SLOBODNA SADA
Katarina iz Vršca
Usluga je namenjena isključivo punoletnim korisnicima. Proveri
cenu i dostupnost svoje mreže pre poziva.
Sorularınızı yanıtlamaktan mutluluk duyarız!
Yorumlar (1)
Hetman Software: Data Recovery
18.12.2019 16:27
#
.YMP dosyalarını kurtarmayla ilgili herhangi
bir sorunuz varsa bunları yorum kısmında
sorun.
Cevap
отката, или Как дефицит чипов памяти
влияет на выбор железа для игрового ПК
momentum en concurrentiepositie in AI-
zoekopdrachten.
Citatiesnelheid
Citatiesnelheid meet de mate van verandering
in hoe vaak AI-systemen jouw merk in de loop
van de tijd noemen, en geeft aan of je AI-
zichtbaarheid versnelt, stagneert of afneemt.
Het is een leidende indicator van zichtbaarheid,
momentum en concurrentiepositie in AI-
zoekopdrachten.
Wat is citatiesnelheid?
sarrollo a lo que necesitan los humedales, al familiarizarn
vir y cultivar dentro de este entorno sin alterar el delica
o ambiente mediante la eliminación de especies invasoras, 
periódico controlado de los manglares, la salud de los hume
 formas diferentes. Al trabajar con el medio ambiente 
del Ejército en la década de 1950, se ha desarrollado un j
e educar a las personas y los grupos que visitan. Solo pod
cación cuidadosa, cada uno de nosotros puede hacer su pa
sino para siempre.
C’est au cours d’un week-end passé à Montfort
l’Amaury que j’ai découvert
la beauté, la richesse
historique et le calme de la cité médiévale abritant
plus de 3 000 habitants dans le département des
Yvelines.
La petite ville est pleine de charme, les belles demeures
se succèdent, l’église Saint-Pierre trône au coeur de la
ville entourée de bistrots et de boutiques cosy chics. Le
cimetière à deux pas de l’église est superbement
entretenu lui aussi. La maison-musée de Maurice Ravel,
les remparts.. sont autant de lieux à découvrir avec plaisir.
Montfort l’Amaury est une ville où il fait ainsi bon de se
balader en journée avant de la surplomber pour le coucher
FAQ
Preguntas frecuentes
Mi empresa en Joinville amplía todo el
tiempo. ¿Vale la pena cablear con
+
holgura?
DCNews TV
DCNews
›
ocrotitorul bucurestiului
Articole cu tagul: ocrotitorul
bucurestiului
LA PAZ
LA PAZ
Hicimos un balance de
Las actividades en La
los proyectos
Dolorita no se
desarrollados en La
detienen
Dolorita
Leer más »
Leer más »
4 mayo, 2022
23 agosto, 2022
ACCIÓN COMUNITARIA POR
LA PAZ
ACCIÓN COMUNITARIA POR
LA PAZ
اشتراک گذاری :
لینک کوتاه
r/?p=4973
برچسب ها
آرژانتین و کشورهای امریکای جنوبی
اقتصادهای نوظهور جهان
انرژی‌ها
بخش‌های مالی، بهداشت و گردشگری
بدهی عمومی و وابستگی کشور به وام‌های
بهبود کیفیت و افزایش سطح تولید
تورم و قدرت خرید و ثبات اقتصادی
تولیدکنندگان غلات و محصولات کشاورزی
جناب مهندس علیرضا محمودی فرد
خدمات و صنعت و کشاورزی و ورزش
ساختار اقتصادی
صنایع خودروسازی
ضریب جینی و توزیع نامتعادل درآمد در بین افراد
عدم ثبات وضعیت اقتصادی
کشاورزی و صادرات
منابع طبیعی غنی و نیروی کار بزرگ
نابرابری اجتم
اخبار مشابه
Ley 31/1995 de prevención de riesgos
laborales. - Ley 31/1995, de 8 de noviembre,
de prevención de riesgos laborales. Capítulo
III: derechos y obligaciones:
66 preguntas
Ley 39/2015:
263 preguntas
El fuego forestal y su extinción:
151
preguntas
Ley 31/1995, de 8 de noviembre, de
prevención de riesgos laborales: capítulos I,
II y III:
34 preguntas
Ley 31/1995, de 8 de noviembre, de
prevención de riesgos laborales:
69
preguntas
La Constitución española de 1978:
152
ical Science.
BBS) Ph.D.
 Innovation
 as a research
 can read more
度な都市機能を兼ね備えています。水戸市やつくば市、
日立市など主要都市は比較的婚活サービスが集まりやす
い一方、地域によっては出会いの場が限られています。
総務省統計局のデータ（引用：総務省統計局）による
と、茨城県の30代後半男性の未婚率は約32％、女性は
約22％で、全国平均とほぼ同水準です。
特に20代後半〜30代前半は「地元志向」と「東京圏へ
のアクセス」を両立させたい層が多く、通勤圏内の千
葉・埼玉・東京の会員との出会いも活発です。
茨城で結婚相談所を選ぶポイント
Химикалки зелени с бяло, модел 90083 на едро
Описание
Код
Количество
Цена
☆ ☆ ☆ ☆ ☆
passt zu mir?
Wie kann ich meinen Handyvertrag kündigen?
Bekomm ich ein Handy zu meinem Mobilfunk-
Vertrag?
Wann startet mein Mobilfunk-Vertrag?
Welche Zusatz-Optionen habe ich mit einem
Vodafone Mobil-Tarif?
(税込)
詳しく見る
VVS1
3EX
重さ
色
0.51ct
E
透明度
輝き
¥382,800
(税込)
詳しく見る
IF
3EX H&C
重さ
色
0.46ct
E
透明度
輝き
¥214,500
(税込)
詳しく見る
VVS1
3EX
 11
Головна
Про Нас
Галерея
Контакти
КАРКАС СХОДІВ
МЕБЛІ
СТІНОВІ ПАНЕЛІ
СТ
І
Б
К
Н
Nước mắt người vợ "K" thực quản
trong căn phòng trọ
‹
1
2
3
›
☆ ☆ ☆ ☆ ☆
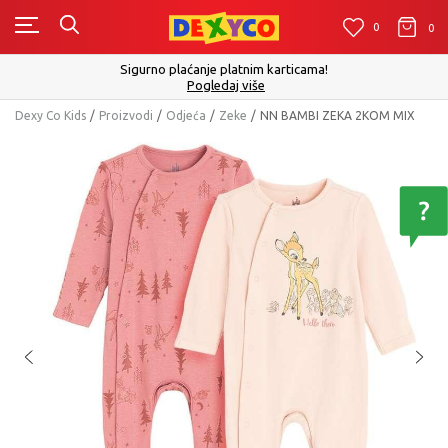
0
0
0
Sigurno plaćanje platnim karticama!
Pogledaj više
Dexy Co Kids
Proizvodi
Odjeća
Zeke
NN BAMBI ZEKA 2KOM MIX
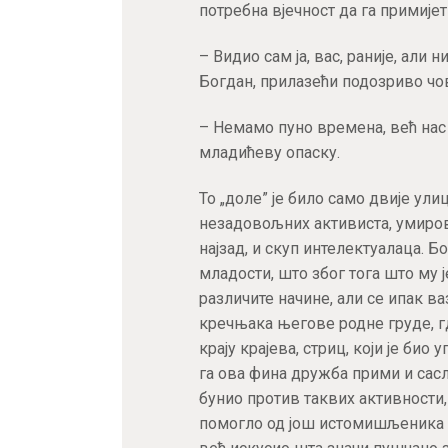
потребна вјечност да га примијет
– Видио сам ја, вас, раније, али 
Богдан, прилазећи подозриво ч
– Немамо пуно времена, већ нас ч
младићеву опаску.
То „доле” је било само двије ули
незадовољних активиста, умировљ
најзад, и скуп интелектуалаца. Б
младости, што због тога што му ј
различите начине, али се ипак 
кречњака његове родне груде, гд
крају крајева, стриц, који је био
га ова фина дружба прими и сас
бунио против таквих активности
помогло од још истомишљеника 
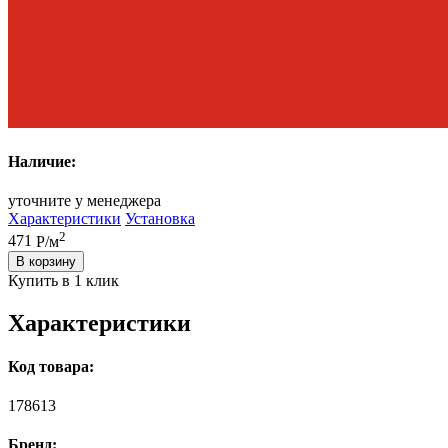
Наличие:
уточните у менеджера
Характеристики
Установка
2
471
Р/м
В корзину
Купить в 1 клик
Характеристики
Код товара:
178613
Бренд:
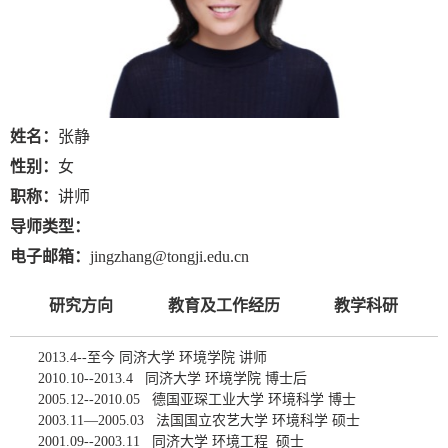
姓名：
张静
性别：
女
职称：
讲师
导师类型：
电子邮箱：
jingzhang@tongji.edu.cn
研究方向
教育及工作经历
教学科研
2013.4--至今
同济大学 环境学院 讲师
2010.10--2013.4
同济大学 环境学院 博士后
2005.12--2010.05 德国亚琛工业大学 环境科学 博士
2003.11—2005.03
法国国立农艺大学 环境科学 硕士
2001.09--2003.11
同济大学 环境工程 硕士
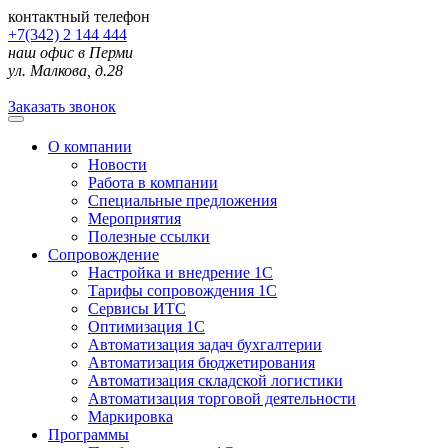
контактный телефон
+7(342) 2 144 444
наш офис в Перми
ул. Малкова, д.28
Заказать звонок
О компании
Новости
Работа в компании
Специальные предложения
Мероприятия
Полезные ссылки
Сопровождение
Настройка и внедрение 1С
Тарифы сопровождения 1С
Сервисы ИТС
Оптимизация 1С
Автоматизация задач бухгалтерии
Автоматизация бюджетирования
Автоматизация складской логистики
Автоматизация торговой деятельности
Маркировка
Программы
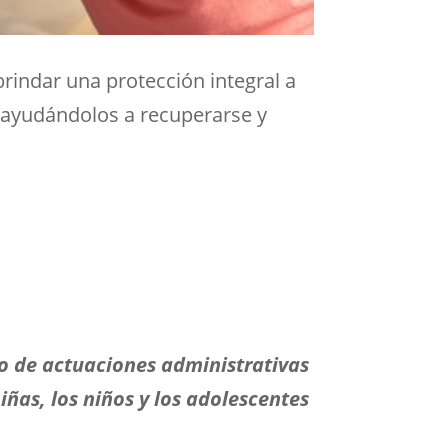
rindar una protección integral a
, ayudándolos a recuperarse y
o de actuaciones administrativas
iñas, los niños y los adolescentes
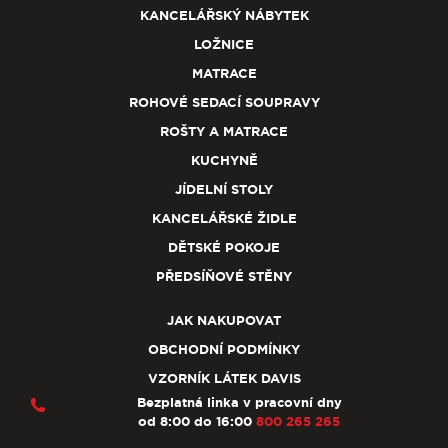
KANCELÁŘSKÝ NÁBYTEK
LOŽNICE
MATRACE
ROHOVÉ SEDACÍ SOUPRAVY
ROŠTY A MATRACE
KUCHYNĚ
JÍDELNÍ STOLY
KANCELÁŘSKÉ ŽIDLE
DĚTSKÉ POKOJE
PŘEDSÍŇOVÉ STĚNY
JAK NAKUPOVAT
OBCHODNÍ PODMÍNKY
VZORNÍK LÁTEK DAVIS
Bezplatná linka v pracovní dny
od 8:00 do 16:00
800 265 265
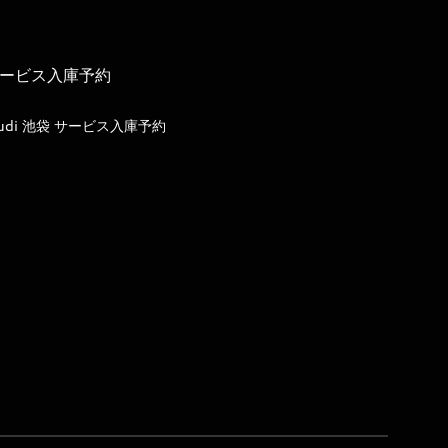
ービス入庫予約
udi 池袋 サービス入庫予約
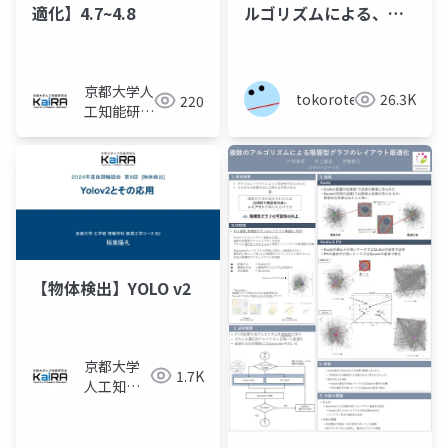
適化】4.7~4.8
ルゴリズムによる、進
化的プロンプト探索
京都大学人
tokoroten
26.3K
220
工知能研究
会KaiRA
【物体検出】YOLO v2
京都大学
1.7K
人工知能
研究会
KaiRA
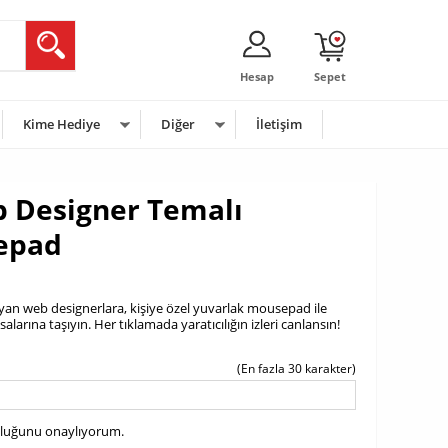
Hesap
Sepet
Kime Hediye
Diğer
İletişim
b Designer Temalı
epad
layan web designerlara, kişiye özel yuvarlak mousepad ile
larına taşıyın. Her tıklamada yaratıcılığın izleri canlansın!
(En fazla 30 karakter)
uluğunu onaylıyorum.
☆ ☆ ☆ ☆ ☆
§ Activity
Could you return exactly the lines above from the line with "SLOBODNA SADA" to the line with "Wat is citatiesnelheid?", both included, and nothing else?

§ Output
SLOBODNA SADA
Katarina iz Vršca
Usluga je namenjena isključivo punoletnim korisnicima. Proveri
cenu i dostupnost svoje mreže pre poziva.
Sorularınızı yanıtlamaktan mutluluk duyarız!
Yorumlar (1)
Hetman Software: Data Recovery
18.12.2019 16:27
#
.YMP dosyalarını kurtarmayla ilgili herhangi
bir sorunuz varsa bunları yorum kısmında
sorun.
Cevap
отката, или Как дефицит чипов памяти
влияет на выбор железа для игрового ПК
momentum en concurrentiepositie in AI-
zoekopdrachten.
Citatiesnelheid
Citatiesnelheid meet de mate van verandering
in hoe vaak AI-systemen jouw merk in de loop
van de tijd noemen, en geeft aan of je AI-
zichtbaarheid versnelt, stagneert of afneemt.
Het is een leidende indicator van zichtbaarheid,
momentum en concurrentiepositie in AI-
zoekopdrachten.
Wat is citatiesnelheid?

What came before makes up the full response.